Faisons en sorte que de seulement aujourd’hui sur 2007 le nombre de femmes chefs d’Etat soit multiplié par... 30. Et le monde sera différent. Pour le bénéfice de tous. Le monde d’aujourd’hui est dominé par les violences de tout genre, l’individualisme et l’intolérance aux conséquences incalculables, aussi bien sur le plan humain, économique qu’environnemental, etc. Le savoir-faire, le courage, la tolérance et le sens du partage acquis pendant des siècles de souffrance par les femmes sont des valeurs qui nous interpellent, et qui peuvent aider notre planète à redevenir humaine, à retrouver le sens du sacre.

Davantage liées à la vie, puisque ce sont elles qui la donnent, les femmes penchent du côté de la souplesse, de l’équilibre, de l’entente, de la compassion. Leur retour est à encourager parce qu’elles symbolisent et incarnent la paix, parce qu’elles luttent pour créer "la planète de la grande opportunité", comme le dit si bien Kapuscinski.

Il est possible de multiplier le nombre actuel de femmes chefs d’Etat, même si le chemin pour y parvenir reste encore pavé de conflits, de tragédies, de nombreux obstacles : analphabétisme, autoestime à terre, manque de confiance en soi, exclusion et dépendance, etc. Il ne s’agit surtout pas de faire de la discrimination positive, même si, parfois, cela permet de rétablir l’équilibre lorsque l’écart entre les sexes est trop grand. Il s’agit de donner aux femmes les moyens de compétir sur un pied égal aux hommes, de leur permettre de jouir des mêmes opportunités que les hommes.

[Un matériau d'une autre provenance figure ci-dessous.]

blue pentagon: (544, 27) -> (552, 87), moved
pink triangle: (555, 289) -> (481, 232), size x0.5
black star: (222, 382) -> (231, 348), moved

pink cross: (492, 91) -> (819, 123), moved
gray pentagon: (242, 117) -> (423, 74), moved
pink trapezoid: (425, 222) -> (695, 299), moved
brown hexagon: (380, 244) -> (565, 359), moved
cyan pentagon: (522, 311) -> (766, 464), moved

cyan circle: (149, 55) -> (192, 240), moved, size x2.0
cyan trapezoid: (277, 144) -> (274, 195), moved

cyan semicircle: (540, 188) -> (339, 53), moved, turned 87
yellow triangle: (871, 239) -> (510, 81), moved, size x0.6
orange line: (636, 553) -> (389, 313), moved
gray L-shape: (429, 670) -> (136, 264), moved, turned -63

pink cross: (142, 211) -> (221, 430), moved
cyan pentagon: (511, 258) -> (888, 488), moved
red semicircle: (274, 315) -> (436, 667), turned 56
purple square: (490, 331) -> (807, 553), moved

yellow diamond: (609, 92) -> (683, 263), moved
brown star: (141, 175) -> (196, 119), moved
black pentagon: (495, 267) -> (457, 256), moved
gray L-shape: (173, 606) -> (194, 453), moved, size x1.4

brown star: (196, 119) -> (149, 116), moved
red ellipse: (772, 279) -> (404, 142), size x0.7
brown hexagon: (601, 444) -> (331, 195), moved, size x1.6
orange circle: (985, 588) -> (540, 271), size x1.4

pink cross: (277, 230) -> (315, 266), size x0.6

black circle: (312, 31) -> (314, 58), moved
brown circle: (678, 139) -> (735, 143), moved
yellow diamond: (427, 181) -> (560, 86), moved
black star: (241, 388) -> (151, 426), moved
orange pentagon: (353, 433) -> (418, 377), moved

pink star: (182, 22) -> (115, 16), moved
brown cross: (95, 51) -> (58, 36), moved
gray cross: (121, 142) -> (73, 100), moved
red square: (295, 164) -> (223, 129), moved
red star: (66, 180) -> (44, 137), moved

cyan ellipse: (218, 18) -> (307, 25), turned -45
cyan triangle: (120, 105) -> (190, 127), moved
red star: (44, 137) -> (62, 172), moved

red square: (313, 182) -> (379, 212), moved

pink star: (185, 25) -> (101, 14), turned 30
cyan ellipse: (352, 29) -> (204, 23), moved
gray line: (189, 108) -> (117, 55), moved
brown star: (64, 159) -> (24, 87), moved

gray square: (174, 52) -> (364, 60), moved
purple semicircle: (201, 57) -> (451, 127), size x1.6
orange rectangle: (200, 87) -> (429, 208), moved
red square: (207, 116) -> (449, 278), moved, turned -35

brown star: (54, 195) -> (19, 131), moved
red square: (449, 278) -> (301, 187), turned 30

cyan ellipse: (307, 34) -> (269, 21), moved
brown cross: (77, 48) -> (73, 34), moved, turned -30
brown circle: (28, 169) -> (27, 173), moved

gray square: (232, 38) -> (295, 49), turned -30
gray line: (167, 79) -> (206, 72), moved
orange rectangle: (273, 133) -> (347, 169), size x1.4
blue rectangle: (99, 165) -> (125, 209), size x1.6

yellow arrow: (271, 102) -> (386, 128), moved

Pour y parvenir, trois choses sont absolument nécessaires : éducation, autonomisation, responsabilisation, des femmes pour renforcer leurs capacités et les aider à acquérir les moyens de se prendre en charge, développer leur estime d’elles-mêmes, massacrée après des siècles de violences subies, leur faire comprendre qu’aucune avancée ne se fera sans leur mobilisation et leur volonté de faire changer les mentalités. Mais également éducation des hommes, pour les amener à se libérer de leurs "contraintes" viriles, reconnaître leur responsabilité et se reconstruire en respectant chacun et chacune.